What needs to be done
No picture should appear in the copy. Transcribe exactly, and only, the lines from the one with "крыться в неисправном термодатчике. Есл" through the last line of the data below.

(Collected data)

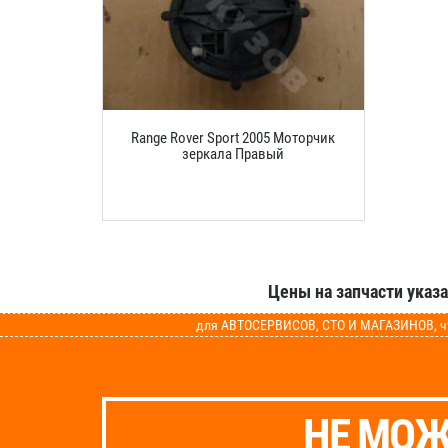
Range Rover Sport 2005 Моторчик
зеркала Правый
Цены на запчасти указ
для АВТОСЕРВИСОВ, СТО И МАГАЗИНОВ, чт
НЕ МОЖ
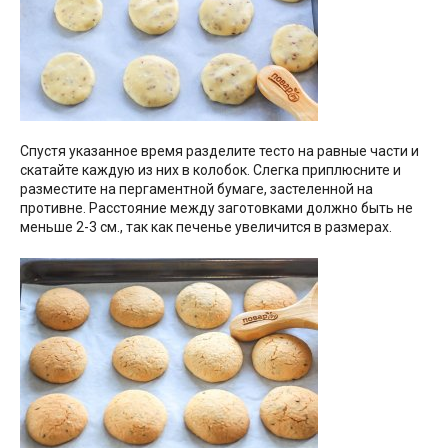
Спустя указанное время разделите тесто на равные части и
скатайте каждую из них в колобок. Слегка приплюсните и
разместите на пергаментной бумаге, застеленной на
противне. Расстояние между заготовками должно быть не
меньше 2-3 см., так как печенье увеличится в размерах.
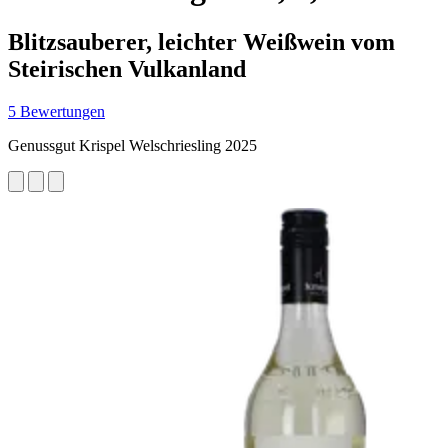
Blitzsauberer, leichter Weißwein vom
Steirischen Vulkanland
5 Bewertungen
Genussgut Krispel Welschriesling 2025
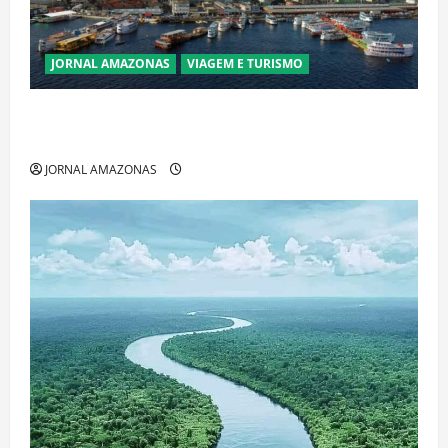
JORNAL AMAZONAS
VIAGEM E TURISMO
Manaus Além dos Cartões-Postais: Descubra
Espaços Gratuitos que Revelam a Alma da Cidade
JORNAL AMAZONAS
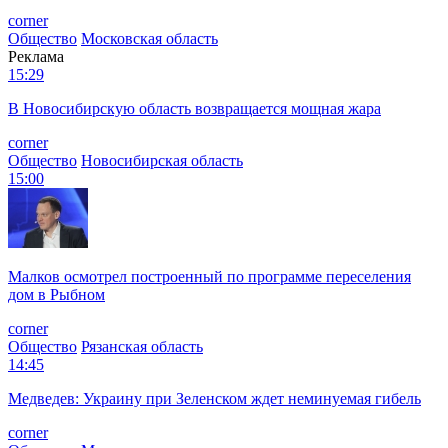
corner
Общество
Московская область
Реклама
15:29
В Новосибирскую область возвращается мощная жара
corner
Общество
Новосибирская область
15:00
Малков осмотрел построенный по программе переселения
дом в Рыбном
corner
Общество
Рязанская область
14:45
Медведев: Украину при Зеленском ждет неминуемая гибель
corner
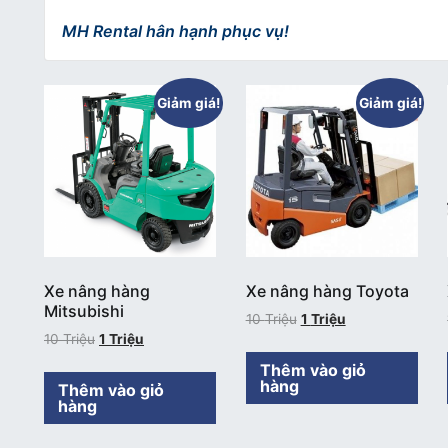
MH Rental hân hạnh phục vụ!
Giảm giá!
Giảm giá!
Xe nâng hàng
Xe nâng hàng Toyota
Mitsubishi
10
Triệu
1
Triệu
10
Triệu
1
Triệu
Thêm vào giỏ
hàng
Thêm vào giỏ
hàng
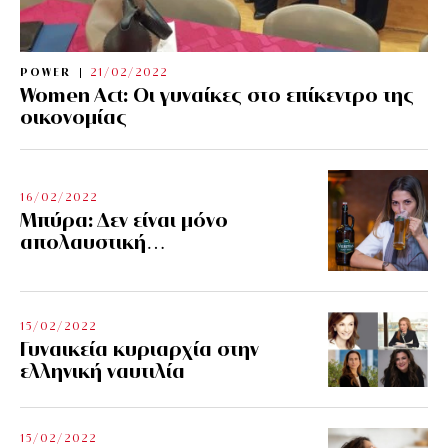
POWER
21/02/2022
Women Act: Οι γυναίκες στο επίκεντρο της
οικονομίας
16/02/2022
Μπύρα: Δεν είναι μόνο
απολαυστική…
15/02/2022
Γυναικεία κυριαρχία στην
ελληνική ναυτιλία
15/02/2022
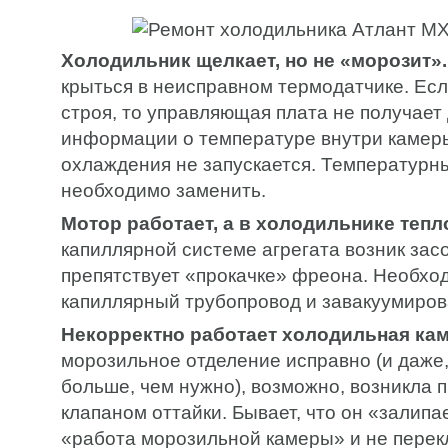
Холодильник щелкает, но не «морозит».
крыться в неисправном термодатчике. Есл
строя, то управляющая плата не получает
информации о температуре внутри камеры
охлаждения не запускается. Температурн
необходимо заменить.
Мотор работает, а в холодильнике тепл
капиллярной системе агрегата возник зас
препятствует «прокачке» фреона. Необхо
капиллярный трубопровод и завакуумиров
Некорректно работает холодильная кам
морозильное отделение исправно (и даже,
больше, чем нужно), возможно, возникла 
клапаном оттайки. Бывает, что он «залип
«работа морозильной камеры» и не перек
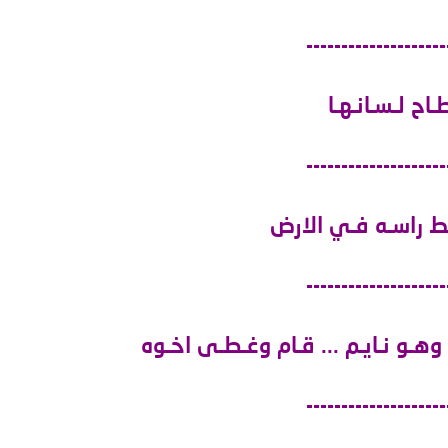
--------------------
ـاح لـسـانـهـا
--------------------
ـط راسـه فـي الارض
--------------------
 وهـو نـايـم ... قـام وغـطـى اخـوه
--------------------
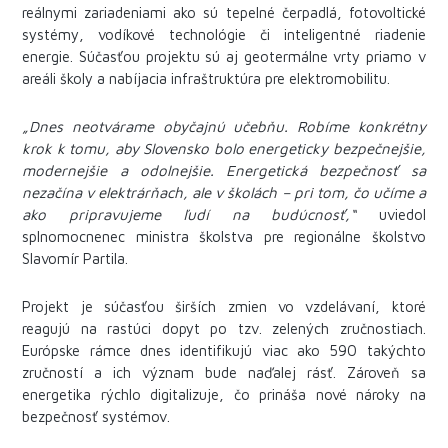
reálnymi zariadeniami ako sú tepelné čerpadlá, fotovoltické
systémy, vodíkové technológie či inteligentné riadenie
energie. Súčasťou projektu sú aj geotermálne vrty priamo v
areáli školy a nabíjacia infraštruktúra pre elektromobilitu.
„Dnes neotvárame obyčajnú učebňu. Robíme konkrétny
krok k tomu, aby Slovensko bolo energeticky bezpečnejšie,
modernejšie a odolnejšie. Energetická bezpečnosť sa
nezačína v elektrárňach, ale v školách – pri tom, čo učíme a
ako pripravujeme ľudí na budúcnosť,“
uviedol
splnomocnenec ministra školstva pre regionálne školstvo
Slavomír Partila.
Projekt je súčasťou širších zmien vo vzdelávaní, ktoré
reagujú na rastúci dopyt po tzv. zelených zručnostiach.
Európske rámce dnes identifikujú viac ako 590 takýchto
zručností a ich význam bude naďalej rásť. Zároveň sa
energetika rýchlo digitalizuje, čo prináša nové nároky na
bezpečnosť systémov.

Exercise output
крыться в неисправном термодатчике. Есл
строя, то управляющая плата не получает
информации о температуре внутри камеры
охлаждения не запускается. Температурн
необходимо заменить.
Мотор работает, а в холодильнике тепл
капиллярной системе агрегата возник зас
препятствует «прокачке» фреона. Необхо
капиллярный трубопровод и завакуумиров
Некорректно работает холодильная кам
морозильное отделение исправно (и даже,
больше, чем нужно), возможно, возникла 
клапаном оттайки. Бывает, что он «залип
«работа морозильной камеры» и не перек
--------------------
ـاح لـسـانـهـا
--------------------
ـط راسـه فـي الارض
--------------------
 وهـو نـايـم ... قـام وغـطـى اخـوه
--------------------
reálnymi zariadeniami ako sú tepelné čerpadlá, fotovoltické
systémy, vodíkové technológie či inteligentné riadenie
energie. Súčasťou projektu sú aj geotermálne vrty priamo v
areáli školy a nabíjacia infraštruktúra pre elektromobilitu.
„Dnes neotvárame obyčajnú učebňu. Robíme konkrétny
krok k tomu, aby Slovensko bolo energeticky bezpečnejšie,
modernejšie a odolnejšie. Energetická bezpečnosť sa
nezačína v elektrárňach, ale v školách – pri tom, čo učíme a
ako pripravujeme ľudí na budúcnosť,“
uviedol
splnomocnenec ministra školstva pre regionálne školstvo
Slavomír Partila.
Projekt je súčasťou širších zmien vo vzdelávaní, ktoré
reagujú na rastúci dopyt po tzv. zelených zručnostiach.
Európske rámce dnes identifikujú viac ako 590 takýchto
zručností a ich význam bude naďalej rásť. Zároveň sa
energetika rýchlo digitalizuje, čo prináša nové nároky na
bezpečnosť systémov.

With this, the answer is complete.